In post-revolutionary Russia local workers' soviets would elect representatives that go on to form regional soviets, which in turn elect representatives that form higher soviets, and so on up to the Congress of Soviets. Later the Supreme Soviet of the Soviet Union would become the highest legislative body of the entire country.
After Lenin's party, the Bolsheviks, only a got a minority of the votes in the election to the Russian Constituent Assembly, he illegally disbanded it by force after its first meeting, arguing, like Karl Marx, that parliamentary democracy could not fairly represent the workers since it was in practice dominated by the bourgeoisie, that the proportional representation did not take into account the SR split, and that the Soviets (where the Bolsheviks did get a majority) more accurately represented the opinion of the people, which had changed as shown in the elections to the Soviets between the time of the elections to the Assembly and the first meeting of the Assembly. He also explicitly stated that democracy did not include those considered bourgeois. Critics argued that the elections to the Soviets were not free and fair, unlike the elections to the Assembly.

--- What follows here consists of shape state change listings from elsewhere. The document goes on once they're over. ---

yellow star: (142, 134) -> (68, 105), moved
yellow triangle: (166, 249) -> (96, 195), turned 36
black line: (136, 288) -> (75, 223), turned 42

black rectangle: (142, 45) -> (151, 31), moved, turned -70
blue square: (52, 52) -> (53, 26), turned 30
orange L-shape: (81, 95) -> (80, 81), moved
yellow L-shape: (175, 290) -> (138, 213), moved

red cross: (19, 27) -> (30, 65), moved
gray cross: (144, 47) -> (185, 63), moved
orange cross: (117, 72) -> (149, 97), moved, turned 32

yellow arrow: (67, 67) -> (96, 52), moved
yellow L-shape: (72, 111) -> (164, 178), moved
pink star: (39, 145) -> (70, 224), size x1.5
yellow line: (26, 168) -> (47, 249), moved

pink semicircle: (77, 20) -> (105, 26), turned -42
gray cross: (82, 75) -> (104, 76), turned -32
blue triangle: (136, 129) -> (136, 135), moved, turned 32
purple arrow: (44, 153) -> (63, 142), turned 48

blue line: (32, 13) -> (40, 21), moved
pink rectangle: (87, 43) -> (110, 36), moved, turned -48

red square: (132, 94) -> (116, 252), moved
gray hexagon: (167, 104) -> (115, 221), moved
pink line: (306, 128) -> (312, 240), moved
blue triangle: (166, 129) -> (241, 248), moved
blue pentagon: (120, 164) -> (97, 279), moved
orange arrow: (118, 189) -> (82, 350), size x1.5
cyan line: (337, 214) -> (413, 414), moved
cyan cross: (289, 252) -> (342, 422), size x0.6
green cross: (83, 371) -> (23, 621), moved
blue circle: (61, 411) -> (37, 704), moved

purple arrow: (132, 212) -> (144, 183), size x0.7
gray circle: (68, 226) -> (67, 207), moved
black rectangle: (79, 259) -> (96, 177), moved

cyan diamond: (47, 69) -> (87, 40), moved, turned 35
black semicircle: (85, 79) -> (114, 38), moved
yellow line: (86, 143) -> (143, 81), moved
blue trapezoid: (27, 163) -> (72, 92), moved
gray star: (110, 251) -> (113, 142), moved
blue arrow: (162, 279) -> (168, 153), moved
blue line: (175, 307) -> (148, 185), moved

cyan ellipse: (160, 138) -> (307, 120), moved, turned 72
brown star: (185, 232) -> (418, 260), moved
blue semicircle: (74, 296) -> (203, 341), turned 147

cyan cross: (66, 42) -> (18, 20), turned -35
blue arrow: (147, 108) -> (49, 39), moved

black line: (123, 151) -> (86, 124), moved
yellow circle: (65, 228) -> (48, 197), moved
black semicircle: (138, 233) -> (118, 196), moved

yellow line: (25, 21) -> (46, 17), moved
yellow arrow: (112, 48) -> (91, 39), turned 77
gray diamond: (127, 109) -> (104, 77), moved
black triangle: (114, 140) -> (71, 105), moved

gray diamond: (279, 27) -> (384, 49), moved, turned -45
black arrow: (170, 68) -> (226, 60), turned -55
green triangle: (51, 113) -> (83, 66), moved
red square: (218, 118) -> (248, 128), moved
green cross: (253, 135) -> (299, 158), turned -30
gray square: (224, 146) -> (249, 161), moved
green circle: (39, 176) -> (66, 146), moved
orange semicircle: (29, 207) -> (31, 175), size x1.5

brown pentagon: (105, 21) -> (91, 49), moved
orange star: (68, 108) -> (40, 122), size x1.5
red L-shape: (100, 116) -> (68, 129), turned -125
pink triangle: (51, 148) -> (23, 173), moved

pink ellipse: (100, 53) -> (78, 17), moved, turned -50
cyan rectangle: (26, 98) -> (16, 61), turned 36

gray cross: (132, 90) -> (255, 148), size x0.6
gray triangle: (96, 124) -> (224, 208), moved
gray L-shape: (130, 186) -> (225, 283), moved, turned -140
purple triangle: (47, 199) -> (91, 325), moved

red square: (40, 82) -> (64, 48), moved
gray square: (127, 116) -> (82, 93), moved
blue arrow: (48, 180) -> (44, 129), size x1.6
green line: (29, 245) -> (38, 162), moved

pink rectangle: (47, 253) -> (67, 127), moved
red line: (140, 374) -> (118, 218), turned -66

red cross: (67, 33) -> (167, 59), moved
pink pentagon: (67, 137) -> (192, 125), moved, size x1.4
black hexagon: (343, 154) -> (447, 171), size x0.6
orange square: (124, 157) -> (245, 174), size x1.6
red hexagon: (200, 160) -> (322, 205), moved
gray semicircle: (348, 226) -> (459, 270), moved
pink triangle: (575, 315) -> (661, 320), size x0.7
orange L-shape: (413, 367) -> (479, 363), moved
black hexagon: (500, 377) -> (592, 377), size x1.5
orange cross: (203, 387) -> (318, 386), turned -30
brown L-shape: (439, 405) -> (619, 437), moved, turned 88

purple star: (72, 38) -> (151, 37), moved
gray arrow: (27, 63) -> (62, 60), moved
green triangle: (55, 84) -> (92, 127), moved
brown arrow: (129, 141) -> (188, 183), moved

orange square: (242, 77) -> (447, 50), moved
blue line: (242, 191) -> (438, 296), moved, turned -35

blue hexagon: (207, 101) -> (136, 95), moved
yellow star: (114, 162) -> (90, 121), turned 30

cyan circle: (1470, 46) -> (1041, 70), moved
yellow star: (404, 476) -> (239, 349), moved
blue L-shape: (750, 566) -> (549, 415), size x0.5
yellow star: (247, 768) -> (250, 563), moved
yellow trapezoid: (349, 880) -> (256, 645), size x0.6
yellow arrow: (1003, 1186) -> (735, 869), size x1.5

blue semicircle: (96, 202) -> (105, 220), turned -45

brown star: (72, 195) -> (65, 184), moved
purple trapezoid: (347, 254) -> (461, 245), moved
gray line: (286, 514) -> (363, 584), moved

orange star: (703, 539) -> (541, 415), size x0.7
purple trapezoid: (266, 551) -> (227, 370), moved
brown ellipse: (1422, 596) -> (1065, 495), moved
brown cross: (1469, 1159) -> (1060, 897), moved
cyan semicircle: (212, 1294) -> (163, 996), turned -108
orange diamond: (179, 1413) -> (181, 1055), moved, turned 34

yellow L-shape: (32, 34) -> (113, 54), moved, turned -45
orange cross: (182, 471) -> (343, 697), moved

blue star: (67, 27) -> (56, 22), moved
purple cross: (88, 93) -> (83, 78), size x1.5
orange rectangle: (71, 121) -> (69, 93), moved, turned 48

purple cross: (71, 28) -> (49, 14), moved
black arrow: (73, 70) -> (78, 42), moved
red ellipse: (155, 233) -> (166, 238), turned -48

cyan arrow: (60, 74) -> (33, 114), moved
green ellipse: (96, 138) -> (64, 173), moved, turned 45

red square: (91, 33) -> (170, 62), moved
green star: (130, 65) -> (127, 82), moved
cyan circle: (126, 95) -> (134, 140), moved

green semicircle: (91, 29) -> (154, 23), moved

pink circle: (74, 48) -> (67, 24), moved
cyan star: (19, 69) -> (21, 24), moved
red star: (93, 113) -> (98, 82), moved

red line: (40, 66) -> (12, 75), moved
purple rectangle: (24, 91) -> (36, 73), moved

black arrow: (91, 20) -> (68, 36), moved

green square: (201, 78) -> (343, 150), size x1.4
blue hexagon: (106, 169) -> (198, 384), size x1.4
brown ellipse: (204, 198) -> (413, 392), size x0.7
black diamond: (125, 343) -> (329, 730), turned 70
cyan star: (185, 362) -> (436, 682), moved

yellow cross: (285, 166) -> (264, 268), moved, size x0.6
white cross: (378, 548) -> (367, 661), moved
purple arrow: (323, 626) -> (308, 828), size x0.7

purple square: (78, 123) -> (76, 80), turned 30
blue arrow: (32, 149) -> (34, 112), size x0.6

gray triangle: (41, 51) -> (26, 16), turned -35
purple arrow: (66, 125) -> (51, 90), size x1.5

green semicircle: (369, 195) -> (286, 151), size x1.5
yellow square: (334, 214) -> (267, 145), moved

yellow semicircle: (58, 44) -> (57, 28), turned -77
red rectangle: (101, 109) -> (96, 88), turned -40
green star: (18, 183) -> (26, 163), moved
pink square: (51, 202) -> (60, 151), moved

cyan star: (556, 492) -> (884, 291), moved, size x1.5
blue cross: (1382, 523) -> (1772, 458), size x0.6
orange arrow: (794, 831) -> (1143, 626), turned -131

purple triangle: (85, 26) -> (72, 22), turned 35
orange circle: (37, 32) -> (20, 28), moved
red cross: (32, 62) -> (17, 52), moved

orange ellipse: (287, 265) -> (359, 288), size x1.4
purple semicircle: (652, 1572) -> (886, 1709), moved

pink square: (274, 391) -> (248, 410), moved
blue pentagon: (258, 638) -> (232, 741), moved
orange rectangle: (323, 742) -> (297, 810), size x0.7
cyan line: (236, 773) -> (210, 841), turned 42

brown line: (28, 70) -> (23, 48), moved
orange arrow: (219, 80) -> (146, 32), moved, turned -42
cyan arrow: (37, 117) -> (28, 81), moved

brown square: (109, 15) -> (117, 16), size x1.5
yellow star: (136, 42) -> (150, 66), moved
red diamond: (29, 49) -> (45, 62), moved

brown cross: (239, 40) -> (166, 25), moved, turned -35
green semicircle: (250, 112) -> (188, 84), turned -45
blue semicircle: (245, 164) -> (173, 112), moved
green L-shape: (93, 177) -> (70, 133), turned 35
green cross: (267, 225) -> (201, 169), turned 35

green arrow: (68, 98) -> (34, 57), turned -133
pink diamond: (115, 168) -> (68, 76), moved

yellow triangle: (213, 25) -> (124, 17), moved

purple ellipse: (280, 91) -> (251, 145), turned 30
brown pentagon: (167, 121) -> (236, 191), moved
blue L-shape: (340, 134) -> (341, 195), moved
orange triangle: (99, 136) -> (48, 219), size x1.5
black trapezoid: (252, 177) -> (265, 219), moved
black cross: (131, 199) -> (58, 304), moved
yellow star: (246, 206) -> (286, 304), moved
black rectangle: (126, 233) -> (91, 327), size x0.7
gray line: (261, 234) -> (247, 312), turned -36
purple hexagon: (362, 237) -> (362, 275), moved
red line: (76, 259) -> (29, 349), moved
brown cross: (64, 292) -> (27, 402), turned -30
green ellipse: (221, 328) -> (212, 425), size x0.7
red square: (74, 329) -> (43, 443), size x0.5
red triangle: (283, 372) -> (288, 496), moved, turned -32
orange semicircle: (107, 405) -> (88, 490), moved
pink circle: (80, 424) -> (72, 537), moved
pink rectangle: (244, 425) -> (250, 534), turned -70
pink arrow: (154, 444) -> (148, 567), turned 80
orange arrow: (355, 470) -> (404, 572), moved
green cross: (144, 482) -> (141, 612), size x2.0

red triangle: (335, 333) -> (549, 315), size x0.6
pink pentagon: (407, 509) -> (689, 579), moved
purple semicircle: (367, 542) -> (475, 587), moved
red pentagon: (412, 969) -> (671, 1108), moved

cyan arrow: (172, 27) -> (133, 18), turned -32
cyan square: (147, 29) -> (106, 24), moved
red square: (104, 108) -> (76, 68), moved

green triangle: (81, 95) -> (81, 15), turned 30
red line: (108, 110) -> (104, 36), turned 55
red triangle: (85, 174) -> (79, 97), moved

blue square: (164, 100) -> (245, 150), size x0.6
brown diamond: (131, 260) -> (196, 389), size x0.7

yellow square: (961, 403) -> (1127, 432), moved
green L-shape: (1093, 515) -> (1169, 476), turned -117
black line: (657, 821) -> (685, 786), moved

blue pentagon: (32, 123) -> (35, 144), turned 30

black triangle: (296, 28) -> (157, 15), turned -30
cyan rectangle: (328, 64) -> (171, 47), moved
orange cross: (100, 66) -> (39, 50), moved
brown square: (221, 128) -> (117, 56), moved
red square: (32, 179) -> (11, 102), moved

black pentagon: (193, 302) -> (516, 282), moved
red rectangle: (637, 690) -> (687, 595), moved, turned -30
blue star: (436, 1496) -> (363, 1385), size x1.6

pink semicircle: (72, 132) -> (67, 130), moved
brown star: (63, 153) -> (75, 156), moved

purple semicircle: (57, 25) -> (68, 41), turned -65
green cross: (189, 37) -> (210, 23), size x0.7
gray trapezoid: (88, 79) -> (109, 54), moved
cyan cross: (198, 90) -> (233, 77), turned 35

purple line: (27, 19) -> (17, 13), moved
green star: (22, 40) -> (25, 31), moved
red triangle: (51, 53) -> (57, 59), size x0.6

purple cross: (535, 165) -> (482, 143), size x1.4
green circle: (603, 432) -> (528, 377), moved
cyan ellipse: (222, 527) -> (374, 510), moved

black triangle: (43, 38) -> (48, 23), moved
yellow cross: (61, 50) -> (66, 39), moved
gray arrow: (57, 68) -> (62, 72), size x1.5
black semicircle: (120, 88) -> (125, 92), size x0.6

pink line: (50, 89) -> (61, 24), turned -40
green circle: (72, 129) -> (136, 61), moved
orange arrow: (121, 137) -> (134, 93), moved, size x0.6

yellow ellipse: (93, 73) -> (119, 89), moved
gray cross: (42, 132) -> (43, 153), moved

After the revolution, the Bolsheviks had to defend the newly formed government in World War I and the Russian Civil War. Many of the effects of the wars on the new Soviet government may be part of what led to the decline of soviet democracy in Russia (due to the authority the state took on in war time) and to the emergence of the bureaucratic structure that maintained much control throughout the history of the Soviet Union. However, one key blow against soviet democracy occurred when other revolutionary socialist soviets other than Bolshevik soviets were disbanded in a series of coups d'état because workers returned non-Bolshevik majorities as early as March 1918. Lenin argued that the Soviets and the principle of democratic centralism within the Bolshevik party still assured democracy. However, Lenin also issued a "temporary" ban on factions in the Russian Communist Party. This ban remained until the revolutions of 1989 and according to critics made the democratic procedures within the party an empty formality.
When Stalin came to power he consolidated much more authority under the party. Soviets were transformed into the bureaucratic structure that existed for the rest of the history of the Soviet Union and were completely under the control of party officials and the politburo.